HoangTran223/MCW_KD_Teacher_Qwen1.5-1.8B
HoangTran223/MCW_KD_Teacher_Qwen1.5-1.8B is a 1.8 billion parameter language model based on the Qwen1.5 architecture, a beta version of Qwen2. Developed by Qwen, this model supports a stable 32K context length and features an improved tokenizer for multilingual and code support. It is primarily intended as a base model for further post-training, such as SFT or RLHF, rather than direct text generation.
Loading preview...
Qwen1.5-1.8B Overview
HoangTran223/MCW_KD_Teacher_Qwen1.5-1.8B is a 1.8 billion parameter model from the Qwen1.5 series, which serves as the beta release for Qwen2. This model is built on a Transformer architecture incorporating SwiGLU activation, attention QKV bias, and group query attention. It also features an enhanced tokenizer designed for improved multilingual and code adaptability.
Key Capabilities
- Stable 32K Context Length: Supports a consistent 32,768 token context window across all model sizes in the Qwen1.5 series.
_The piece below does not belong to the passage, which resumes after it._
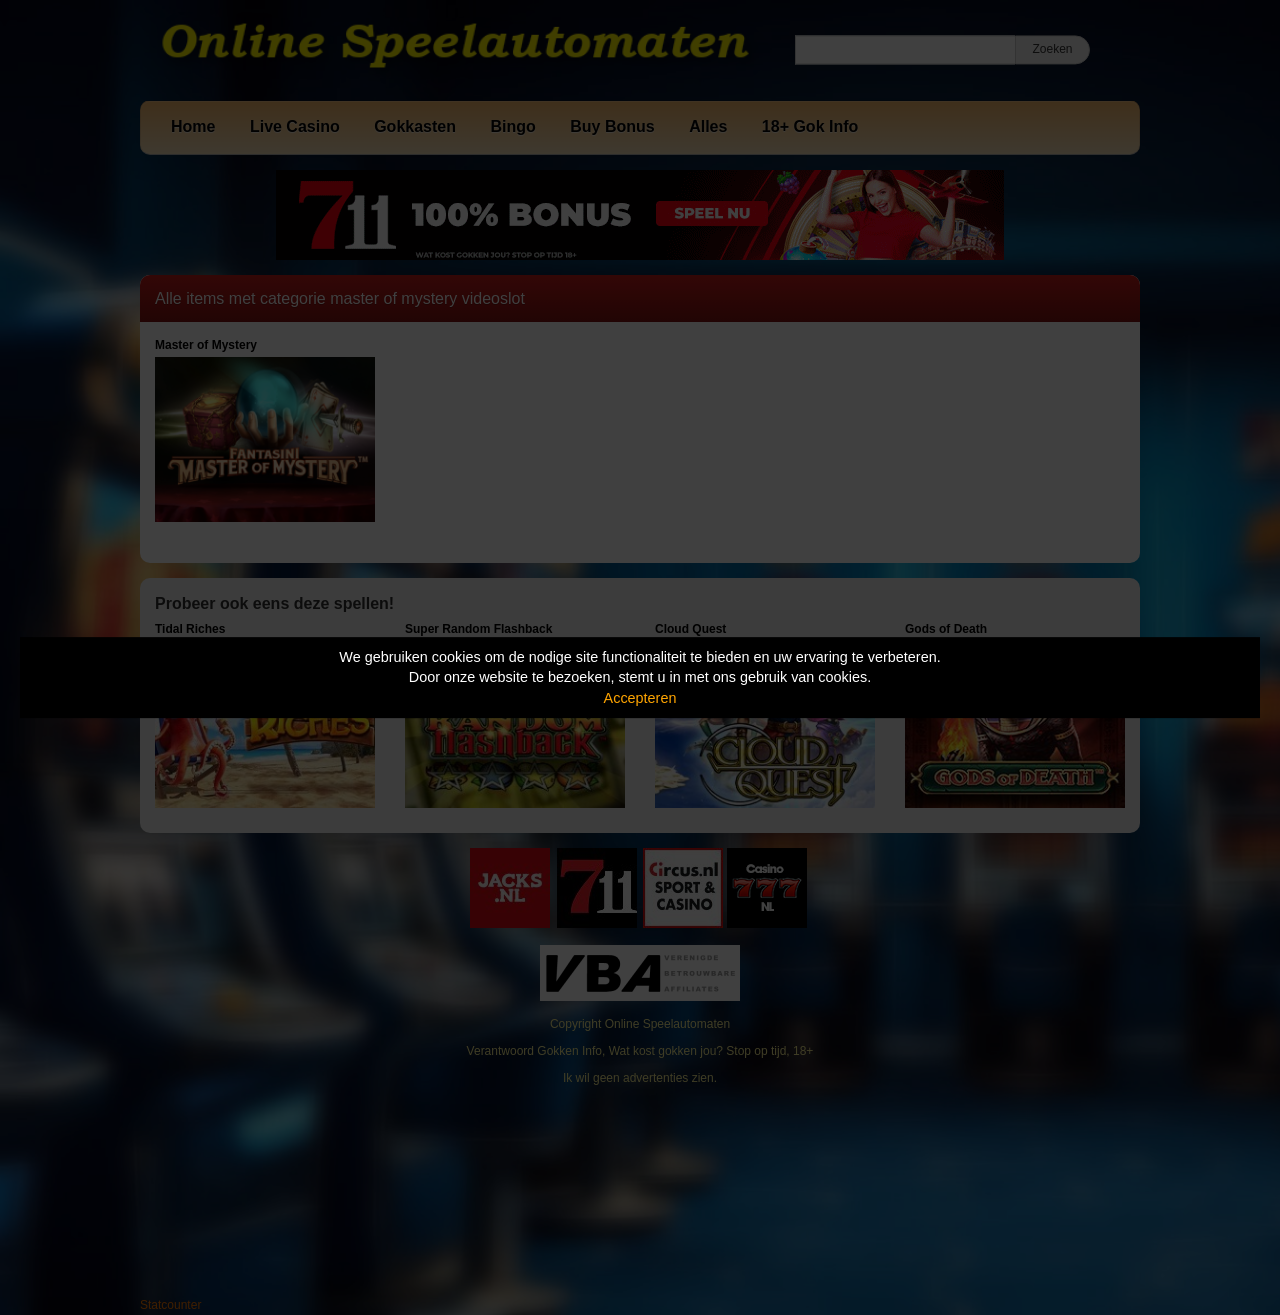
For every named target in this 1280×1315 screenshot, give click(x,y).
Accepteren (640, 698)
- Multilingual Support: Both base and chat models offer robust multilingual capabilities.
- Improved Tokenizer: Features an advanced tokenizer optimized for various natural languages and programming codes.
- No
trust_remote_codeRequirement: Simplifies integration and usage within the Hugging Face Transformers ecosystem.
Good for
- Further Fine-tuning: Ideal as a foundational base model for subsequent training stages like Supervised Fine-Tuning (SFT), Reinforcement Learning from Human Feedback (RLHF), or continued pretraining.
- Research and Development: Suitable for researchers exploring new language model architectures and training methodologies.
- Custom Application Development: Provides a strong starting point for developers to build specialized language applications by applying domain-specific post-training.